Top storiesNew ZealandPoliticsBusinessEntertainmentSportsWorld

After three quiet years, property investors are picking up the phone again

Saturday, 29 November 2025

Investors are looking for places to put their money - but residential options are taking a back seat to commercial.
Investors are looking for places to put their money - but residential options are taking a back seat to commercial.

After a couple of years of caution from property investors, the phones are finally ringing again — and a decent summer could turn that spark of interest into something hotter.

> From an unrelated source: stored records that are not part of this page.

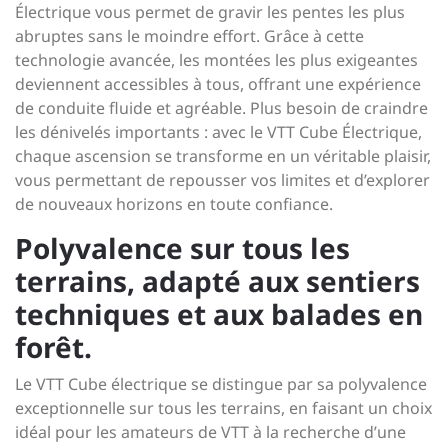
Électrique vous permet de gravir les pentes les plus
abruptes sans le moindre effort. Grâce à cette
technologie avancée, les montées les plus exigeantes
deviennent accessibles à tous, offrant une expérience
de conduite fluide et agréable. Plus besoin de craindre
les dénivelés importants : avec le VTT Cube Électrique,
chaque ascension se transforme en un véritable plaisir,
vous permettant de repousser vos limites et d’explorer
de nouveaux horizons en toute confiance.
Polyvalence sur tous les
terrains, adapté aux sentiers
techniques et aux balades en
forêt.
Le VTT Cube électrique se distingue par sa polyvalence
exceptionnelle sur tous les terrains, en faisant un choix
idéal pour les amateurs de VTT à la recherche d’une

Investors are starting to look for somewhere to put their money, and they are turning to commercial rather residential to get a return.

Mortgage director at Lighthouse Financial, Michael Vincent, says investor engagement has noticeably lifted in the past six months, a shift he describes as significant given how subdued the sector has been.

Lighthouse provides a wraparound financial service.

Read more:

Vincent said clients say “here's where I am, here's where I want to be when I retire, we go, here's how you get there by taking the least amount of risk.”

They have seen a rise in the number of investors looking for property.

“We’ve seen a substantial uptick in investment clients — and it was hard to go lower than what it was over the last 24 months,” he said.

The first signs of life were coming through pre-approval requests.

“People start by asking for pre-approval — they’ll float an idea,” Vincent said

“There are definitely some headwinds they’re talking to me about, but they can see the market starting to move. And a lot of people can pick a bargain when they see one, especially if interest rates have come down but we haven’t seen those price jumps yet.”

In the last year, it has been first home buyers who have dominated the market - taking up 29% of the country’s property sales. But mortgaged multiple property owners, including investors, were now up to 25.1% of the market.

Lighthouse Financial mortgage director Michael Vincent said they had seen a signficant return of investors into the property market in the last six month.
Lighthouse Financial mortgage director Michael Vincent said they had seen a signficant return of investors into the property market in the last six month.

It’s the first time since April 2021 investors have had that big a share.

Vincent said many clients felt they’ve been stuck in a holding pattern and now he said they were nearly back to 2021 levels.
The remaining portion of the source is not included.